La storia offre forti prove a favore dei mercati liberi rispetto al controllo statale dell'elettricità. I problemi di regolamentazione e pianificazione in un contesto politico hanno portato a un secolo di interventi in espansione, da locali a statali fino a quelli federali (si veda la Figura 2).

L'era dell'elettricità di libero mercato, frutto dell'azione umana ma non della progettazione umana, risale all'inizio del settore fino all'avvento della regolamentazione dei servizi pubblici. La “regolamentazione tramite concorrenza” è durata decenni: a New York dal 1882 al 1905; in Illinois dal 1881 al 1914; in California dal 1879 al 1911.[9]

L'era del mercato fu caratterizzata da tariffe in calo, utilizzo in espansione e servizio affidabile.[10] “Vendi il tuo prodotto a un prezzo [che] ti consentirà di ottenere un monopolio”, disse il padre del moderno servizio elettrico integrato (e protetto di Thomas Edison), Samuel Insull, prima della regolamentazione dei servizi pubblici nel suo stato.[11]

La politica tariffaria “taglia e vinci” e “ridicolmente bassa” di Insull consolidò ed espanse il mercato di Chicago, un modello che poi portò nei sobborghi e nelle campagne.[12] Con il suo territorio assicurato, questo cosiddetto monopolista naturale cercò di “fare di tutto per abbassare i costi di produzione [...] in modo da servire il pubblico e ottenere/conservarne la buona volontà”.[13]

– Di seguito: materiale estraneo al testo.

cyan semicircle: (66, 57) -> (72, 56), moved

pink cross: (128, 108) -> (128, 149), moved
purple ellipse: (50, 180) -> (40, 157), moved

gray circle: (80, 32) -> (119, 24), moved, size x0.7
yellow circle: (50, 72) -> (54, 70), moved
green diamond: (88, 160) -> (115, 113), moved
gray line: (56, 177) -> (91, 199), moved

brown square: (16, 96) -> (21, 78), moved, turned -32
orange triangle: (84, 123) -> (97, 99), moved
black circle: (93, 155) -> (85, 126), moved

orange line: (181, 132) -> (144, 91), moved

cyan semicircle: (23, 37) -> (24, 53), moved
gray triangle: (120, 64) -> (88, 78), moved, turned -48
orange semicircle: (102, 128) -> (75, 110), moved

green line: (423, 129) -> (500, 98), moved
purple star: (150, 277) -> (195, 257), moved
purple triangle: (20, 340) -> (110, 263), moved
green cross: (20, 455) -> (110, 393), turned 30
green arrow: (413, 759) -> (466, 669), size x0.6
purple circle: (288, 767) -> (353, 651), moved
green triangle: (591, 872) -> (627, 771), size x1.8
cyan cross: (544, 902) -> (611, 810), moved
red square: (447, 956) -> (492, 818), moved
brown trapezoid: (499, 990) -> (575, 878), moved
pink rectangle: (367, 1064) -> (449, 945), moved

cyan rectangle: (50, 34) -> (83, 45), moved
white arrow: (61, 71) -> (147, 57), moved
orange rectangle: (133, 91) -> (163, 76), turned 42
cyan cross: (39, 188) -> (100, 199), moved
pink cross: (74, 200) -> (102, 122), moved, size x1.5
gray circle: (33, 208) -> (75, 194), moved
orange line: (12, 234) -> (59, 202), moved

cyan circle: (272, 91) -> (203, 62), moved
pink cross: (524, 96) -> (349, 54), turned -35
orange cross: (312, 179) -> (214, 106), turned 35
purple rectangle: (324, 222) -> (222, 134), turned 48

Il processo di mercato non veniva mai terminato dopo che un'azienda aveva consolidato un'area sostituendo piccole e inefficienti “dinamo” con grandi generatori in stazioni centrali e installando una trasmissione a valle per raggiungere utenti distanti. La competizione per il mercato era un processo, non un punto di arrivo.

Insull sfruttò le economie di scala, dalla “produzione di massa” al “vangelo del consumo”. Il fattore di carico fondamentale, ovvero l'utilizzo medio delle apparecchiature di generazione e trasmissione, richiedeva di riempire le valli di utilizzo tra i picchi. La redditività della stazione centrale, per non parlare dell'affidabilità, era guidata da una tariffazione in due parti, in base alla quale gli utenti pagavano un sovrapprezzo speciale per i macchinari in modo che fossero pronti per il loro picco di domanda. Le utility interconnettevano le loro reti (la “superutility”) per migliorare i fattori di carico con meno investimenti.[14] Tutto questo come se fosse guidato da una “mano invisibile”.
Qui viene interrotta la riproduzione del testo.